Of course it would be as an aberration to set the quota to 0 for everywhere as it is to set the dom storage to disabled ... unless granular control is made available.

[ghost]

My point is to replace what was performed with the Self-Destructing Cookies legacy add-on but not handled by a Webextension : remove what has been set in the users localStorage once the site is closed, as performed with non whitelisted cookies. Cookies is easy, the Cookie Autodelete webextension does it, but doesn't handle the localStorage.

Nothing complicated in fact, unless to consider that the aim of clearing DOM storage set by a site is excessive given that DOM storage won't be readable by a 3rd-party site if 3rd-cookies are forbidden, that sessionStorage vanishes and that localStorage is persistent only if a site has been set in the user's cookie whitelist.

My aim is to have the DOM storage set by a site cleared once the site is closed.
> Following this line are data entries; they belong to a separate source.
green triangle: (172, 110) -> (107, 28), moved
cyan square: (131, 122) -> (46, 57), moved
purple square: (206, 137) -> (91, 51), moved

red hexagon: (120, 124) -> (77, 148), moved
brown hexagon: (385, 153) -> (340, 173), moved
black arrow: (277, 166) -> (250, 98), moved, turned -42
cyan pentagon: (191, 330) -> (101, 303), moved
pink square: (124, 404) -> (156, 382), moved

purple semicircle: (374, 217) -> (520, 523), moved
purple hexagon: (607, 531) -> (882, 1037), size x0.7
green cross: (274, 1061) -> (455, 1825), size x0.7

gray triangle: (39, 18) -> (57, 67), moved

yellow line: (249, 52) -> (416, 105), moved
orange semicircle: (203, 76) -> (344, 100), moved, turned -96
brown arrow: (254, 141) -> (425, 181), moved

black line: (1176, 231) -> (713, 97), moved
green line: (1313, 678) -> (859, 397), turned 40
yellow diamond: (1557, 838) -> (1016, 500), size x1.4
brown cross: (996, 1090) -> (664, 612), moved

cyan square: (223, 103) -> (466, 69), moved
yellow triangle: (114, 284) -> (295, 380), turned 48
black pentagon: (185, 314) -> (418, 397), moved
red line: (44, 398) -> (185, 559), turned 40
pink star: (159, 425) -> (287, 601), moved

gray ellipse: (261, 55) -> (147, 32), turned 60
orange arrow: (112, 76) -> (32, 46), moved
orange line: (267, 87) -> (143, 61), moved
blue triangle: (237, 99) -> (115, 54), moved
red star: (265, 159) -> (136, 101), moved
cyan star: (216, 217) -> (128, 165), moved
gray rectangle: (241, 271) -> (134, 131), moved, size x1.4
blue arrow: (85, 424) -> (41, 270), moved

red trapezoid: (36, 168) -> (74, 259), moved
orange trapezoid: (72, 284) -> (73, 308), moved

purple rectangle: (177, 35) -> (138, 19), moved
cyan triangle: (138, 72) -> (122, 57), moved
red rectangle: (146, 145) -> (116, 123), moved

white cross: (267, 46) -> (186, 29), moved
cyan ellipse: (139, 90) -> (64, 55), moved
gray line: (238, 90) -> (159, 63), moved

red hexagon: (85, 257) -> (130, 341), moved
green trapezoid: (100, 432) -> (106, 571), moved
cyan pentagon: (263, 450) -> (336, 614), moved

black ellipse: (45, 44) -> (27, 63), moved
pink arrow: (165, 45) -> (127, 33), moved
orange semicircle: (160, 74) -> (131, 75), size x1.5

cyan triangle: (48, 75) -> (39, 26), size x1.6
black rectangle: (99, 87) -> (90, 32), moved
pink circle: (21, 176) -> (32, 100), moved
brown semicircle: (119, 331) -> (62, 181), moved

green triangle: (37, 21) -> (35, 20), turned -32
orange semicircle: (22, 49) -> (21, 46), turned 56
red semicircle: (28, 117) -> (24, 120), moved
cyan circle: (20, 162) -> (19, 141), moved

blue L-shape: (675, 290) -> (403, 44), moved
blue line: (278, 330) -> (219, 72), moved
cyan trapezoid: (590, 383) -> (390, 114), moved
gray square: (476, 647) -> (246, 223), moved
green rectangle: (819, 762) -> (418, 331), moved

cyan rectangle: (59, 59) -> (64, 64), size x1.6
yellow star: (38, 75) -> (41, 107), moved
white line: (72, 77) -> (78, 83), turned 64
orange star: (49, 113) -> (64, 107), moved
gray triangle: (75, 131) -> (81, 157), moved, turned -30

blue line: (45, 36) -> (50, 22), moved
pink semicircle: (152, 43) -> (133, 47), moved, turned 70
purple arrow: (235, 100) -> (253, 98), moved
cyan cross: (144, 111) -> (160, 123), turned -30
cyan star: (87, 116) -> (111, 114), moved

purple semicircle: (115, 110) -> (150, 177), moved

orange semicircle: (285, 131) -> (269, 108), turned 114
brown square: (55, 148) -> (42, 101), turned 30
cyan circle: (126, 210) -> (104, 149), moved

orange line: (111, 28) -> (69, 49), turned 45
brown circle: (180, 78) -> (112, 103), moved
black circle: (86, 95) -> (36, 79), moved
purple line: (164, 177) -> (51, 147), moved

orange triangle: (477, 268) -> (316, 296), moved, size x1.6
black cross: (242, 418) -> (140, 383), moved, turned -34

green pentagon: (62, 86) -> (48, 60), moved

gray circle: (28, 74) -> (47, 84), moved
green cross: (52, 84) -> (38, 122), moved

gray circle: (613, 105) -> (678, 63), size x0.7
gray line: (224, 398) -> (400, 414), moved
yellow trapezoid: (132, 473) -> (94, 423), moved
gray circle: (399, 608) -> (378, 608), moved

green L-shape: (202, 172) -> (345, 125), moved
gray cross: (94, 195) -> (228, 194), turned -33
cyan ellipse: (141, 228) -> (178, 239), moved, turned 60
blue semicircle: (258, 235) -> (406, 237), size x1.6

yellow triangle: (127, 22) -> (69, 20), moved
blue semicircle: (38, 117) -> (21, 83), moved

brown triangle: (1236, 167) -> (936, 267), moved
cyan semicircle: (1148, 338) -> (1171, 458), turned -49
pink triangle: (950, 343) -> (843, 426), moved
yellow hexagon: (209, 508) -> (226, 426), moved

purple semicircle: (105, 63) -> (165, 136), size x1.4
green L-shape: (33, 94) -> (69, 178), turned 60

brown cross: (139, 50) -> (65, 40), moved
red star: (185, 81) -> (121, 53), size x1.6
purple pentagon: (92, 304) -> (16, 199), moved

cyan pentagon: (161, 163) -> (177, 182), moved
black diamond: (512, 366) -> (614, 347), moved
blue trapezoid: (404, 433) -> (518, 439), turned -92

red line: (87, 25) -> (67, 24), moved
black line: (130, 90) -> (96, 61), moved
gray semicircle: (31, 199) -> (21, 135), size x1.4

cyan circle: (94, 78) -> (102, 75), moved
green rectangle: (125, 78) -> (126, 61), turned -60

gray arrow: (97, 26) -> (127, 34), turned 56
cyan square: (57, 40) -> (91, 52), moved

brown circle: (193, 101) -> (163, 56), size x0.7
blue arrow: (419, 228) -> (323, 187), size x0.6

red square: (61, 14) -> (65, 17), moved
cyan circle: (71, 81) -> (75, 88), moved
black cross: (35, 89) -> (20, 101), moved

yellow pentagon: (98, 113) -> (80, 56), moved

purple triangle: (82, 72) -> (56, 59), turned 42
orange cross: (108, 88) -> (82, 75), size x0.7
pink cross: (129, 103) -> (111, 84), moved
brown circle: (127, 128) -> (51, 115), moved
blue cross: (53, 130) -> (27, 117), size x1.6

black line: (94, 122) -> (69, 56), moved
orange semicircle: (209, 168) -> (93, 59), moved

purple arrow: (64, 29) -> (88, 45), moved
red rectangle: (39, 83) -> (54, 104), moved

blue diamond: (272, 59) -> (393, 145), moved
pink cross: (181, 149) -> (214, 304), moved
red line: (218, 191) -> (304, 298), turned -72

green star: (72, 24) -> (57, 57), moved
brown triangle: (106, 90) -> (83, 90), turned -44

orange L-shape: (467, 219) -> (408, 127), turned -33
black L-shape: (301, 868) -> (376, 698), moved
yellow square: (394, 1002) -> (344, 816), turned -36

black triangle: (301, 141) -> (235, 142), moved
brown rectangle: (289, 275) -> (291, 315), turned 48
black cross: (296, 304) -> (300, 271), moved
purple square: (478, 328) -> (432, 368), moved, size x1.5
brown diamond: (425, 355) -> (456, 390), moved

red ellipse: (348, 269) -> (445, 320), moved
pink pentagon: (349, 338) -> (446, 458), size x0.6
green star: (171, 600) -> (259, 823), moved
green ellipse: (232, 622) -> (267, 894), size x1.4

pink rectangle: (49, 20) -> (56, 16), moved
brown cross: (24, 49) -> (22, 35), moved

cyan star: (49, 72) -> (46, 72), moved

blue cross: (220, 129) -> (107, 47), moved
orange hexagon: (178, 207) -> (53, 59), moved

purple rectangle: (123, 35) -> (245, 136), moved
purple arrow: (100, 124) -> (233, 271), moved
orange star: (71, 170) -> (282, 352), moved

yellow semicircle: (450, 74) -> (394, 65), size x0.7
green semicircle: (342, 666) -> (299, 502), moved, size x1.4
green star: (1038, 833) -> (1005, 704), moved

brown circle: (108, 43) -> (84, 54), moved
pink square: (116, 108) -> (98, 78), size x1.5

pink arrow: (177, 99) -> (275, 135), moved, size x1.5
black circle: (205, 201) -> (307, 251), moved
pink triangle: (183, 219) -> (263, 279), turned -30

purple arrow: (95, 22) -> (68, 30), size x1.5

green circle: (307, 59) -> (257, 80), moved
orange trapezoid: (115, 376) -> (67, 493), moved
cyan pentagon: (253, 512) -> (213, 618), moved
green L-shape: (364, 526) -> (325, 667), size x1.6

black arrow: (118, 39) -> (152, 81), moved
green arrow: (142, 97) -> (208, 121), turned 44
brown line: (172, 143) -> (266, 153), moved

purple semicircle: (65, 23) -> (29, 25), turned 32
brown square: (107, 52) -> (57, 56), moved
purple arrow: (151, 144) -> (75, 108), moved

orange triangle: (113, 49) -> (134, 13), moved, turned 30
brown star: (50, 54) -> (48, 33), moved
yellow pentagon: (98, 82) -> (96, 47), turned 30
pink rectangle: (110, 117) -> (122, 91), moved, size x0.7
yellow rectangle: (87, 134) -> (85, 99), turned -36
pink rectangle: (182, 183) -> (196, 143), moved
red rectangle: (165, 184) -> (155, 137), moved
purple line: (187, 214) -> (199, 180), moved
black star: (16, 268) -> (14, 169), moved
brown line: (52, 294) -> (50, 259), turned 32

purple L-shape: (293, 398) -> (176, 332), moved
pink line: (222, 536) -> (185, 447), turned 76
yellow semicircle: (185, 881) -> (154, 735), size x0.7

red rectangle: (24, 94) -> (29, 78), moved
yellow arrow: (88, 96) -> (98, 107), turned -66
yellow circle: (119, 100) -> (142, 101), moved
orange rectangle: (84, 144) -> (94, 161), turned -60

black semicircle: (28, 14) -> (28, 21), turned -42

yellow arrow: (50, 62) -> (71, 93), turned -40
The aim is arguable but the way to achieve it (now that Webextensions cannot) seems to me interesting, and I happened to believe that squeezing privacy concerns was the very lot of our common concern here.

[crssi]

But they work when set with a little as 1

This is just observation notice, I am using default. ;)

[ghost]

if you used my strategy of default deny cookies (and even using one off PB windows as needed) then there is no need to clear anything.

I deny cookies as well (network.cookie.cookieBehavior = 2) but some sites won't even open if cookies are denied (for them since globally) ... that means such sites need at least a session cookie exception. OK. From there on an extension such as Cookie Autodelete will delete the cookie once the site is closed. OK. Problem is sites with cookie not forbidden (session or allow) have the ability to store IndexedDB data in the user's profile storage subfolder (I take the example of bostonglobe.com but truth is not many sites jymp on that possibility) and that forbidding offline storage for such sites will have been the issue until coming Firefox 56.

Concerning DOM storage looks like I've mistaked, indeed. No point in emphasizing on a no-problem.
I have gotten saturated with non-controlled storage and the way of dealing with it. Looking forwards to these issues announced as resolved in Firefox 56/57.